사물인터넷 환경과 개인정보보호의 법적 문제

‘Internet of Things(IoT) society’ is not a physically active society but a ‘Cyber-Physical System’ society in which the demands of individuals and society are met in real time by physical systems controlled by non-physical digital data. In these societies, the fulfillment of individual needs without the provision of personal data or the promotion of public welfare can not be assumed. In this regard, the demands of the public and private parties to realize the infinite value inherent in a myriad of personal data generated in real time in the IOT environment and the data subject to protect personal data are in conflict with one another. In this conflict phase, the fact that the self-determination authority of the data subject has become virtually defective due to the data gap and the methods and means of seizing personal data are considered to be difficult to prove, even if personal data infringement occurs do.

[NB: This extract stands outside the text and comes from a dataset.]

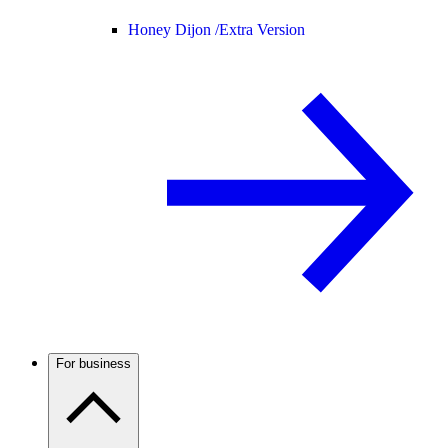
Honey Dijon /
Extra Version
For business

Based on these considerations, the following suggestions are made. First, a reasonable level of anonymization of personal data should be accepted as a social constraint that members of IoT society should recognize for the benefit of the community. Secondly, it is necessary to solve the digital divide existing between data processors who want to create new value by using personal data and simple users who want to enjoy the benefits, and to improve the responsibility of data processors by using legal system such as ‘PbD’. Third, national effort to institutionalize ‘STIX’(Structured Threat Information eXpression) should be strengthened so that illegal access to personal data and social community monitoring of misuse and abuse of personal data can be realized in real time. Finally, I hope that the legislative policy toward ‘Digital First’ in each country will become a competition stage of wisdom for ‘Positive-Sum’ at global community level.